掌より少し大きいサイズのぬいぐるみに目を奪われたのか、じっと箱の中でこちらを見つめるぬいぐるみと視線をぶつけ合う。
「ほしいの?」
「うん。でも、こういうのって難しいからいいや」
「取ってやるよ」
「まじ?」
隣に立つ虎杖がまさかそんなことを言うとは思わずに、大きな声が出たが、ゲーセンの音の方がうるさく、周りの人の迷惑にならなずに済んだ。
「俺が500円以内にこれ取れたら、飯奢ってね」
「え~。私今日誕生日なのに。それに500円で取れるわけないでしょ」
「いいじゃん、それくらい」
「わかったよ。
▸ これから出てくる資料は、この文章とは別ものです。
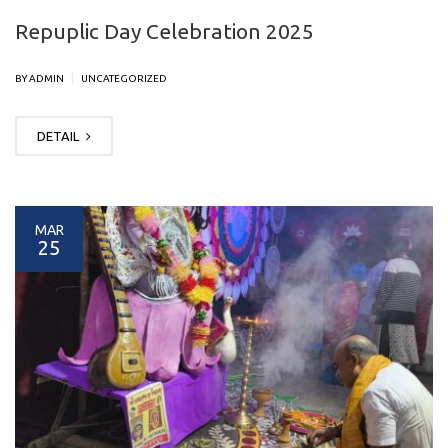
Repuplic Day Celebration 2025
|
BY ADMIN
UNCATEGORIZED
DETAIL
MAR
25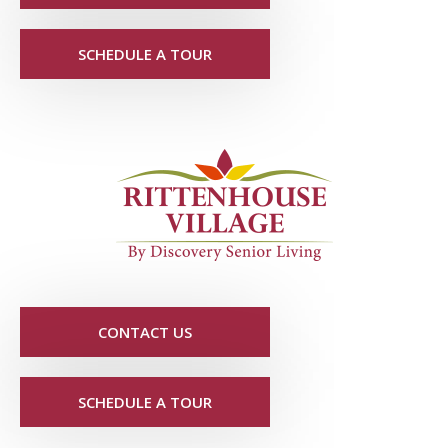
SCHEDULE A TOUR
CONTACT US
SCHEDULE A TOUR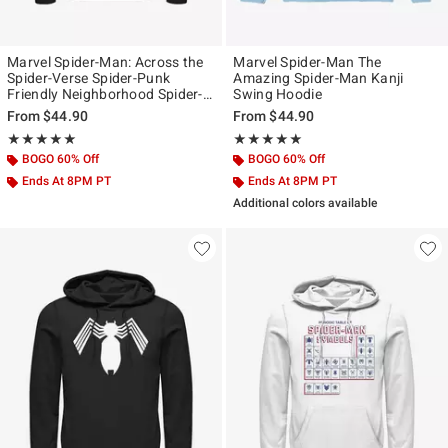
Marvel Spider-Man: Across the
Marvel Spider-Man The
Spider-Verse Spider-Punk
Amazing Spider-Man Kanji
Friendly Neighborhood Spider-
Swing Hoodie
Man Icon Hoodie
From
$44.90
From
$44.90
Rating, 5 out of 5
Rating, 5 out of 5
★★★★★
★★★★★
★★★★★
★★★★★
BOGO 60% Off
BOGO 60% Off
Ends At 8PM PT
Ends At 8PM PT
Additional colors available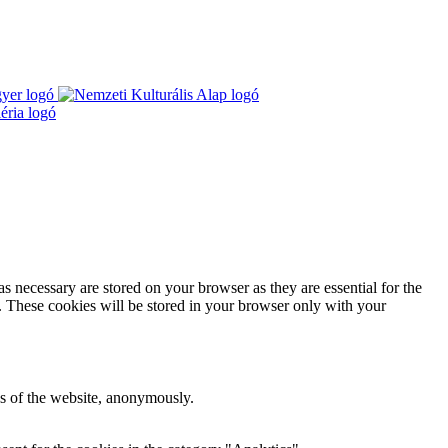
s necessary are stored on your browser as they are essential for the
e. These cookies will be stored in your browser only with your
res of the website, anonymously.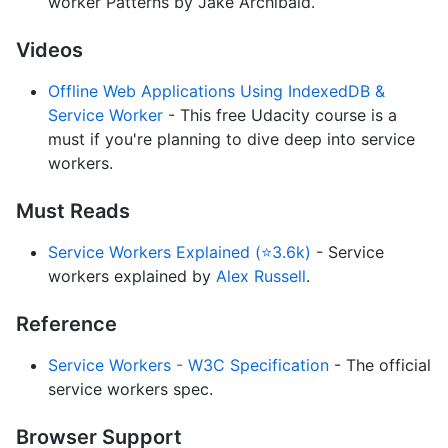
worker Patterns by Jake Archibald.
Videos
Offline Web Applications Using IndexedDB &
Service Worker
- This free Udacity course is a
must if you're planning to dive deep into service
workers.
Must Reads
Service Workers Explained (⭐3.6k)
- Service
workers explained by
Alex Russell
.
Reference
Service Workers - W3C Specification
- The official
service workers spec.
Browser Support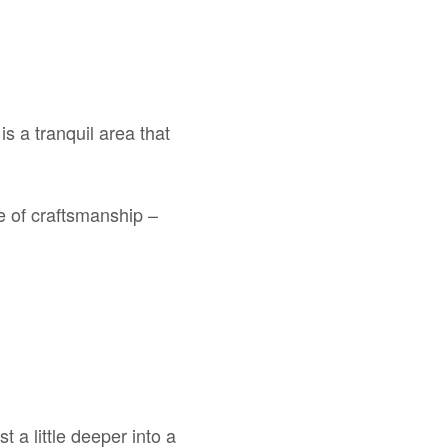
s a tranquil area that
le of craftsmanship –
 a little deeper into a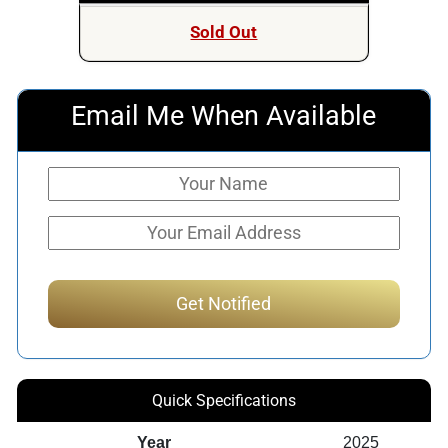
Sold Out
Email Me When Available
Quick Specifications
Year
2025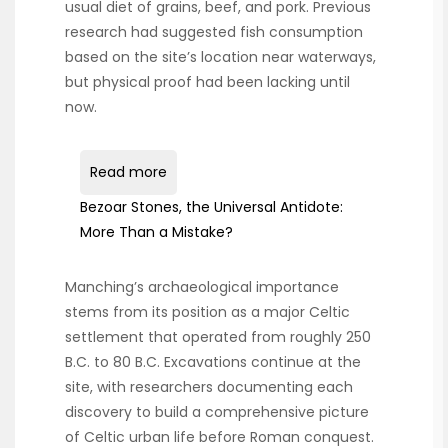
usual diet of grains, beef, and pork. Previous
research had suggested fish consumption
based on the site’s location near waterways,
but physical proof had been lacking until
now.
Read more
Bezoar Stones, the Universal Antidote:
More Than a Mistake?
Manching’s archaeological importance
stems from its position as a major Celtic
settlement that operated from roughly 250
B.C. to 80 B.C. Excavations continue at the
site, with researchers documenting each
discovery to build a comprehensive picture
of Celtic urban life before Roman conquest.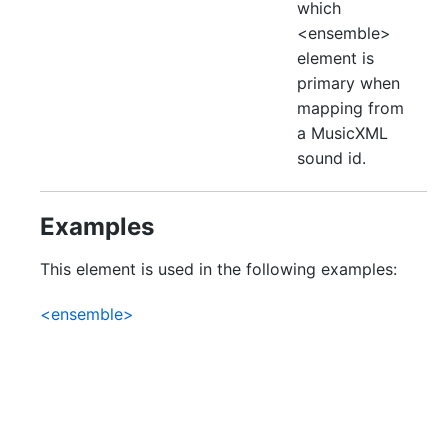
which
<ensemble>
element is
primary when
mapping from
a MusicXML
sound id.
Examples
This element is used in the following examples:
<ensemble>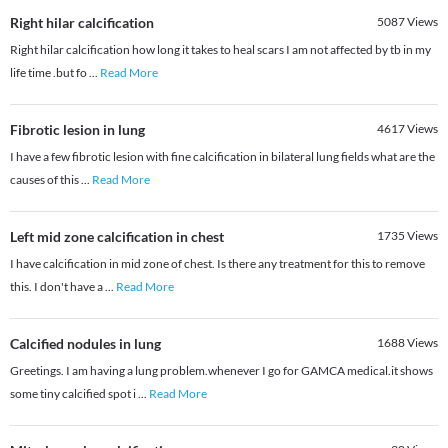
Right hilar calcification
5087
Views
Right hilar calcification how long it takes to heal scars I am not affected by tb in my
life time .but fo
...
Read More
Fibrotic lesion in lung
4617
Views
I have a few fibrotic lesion with fine calcification in bilateral lung fields what are the
causes of this
...
Read More
Left mid zone calcification in chest
1735
Views
I have calcification in mid zone of chest. Is there any treatment for this to remove
this. I don't have a
...
Read More
Calcified nodules in lung
1688
Views
Greetings. I am having a lung problem.whenever I go for GAMCA medical.it shows
some tiny calcified spot i
...
Read More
寿司でも肉でも奢ってやるわよ」
「よっしゃ!!」
俄然やる気を出した虎杖は、制服をまくりお金を入れた。
虎杖は真剣な表情でアームの位置とぬいぐるみの位置を調整する。
そしてボタンを押せばゆっくりとアームは下に降りて、ぬいぐるみの体を掴んだ。
がしり、という音が聞こえたのではないかと錯覚するほど、しっかり掴まれたそれは落下口へと落ちた。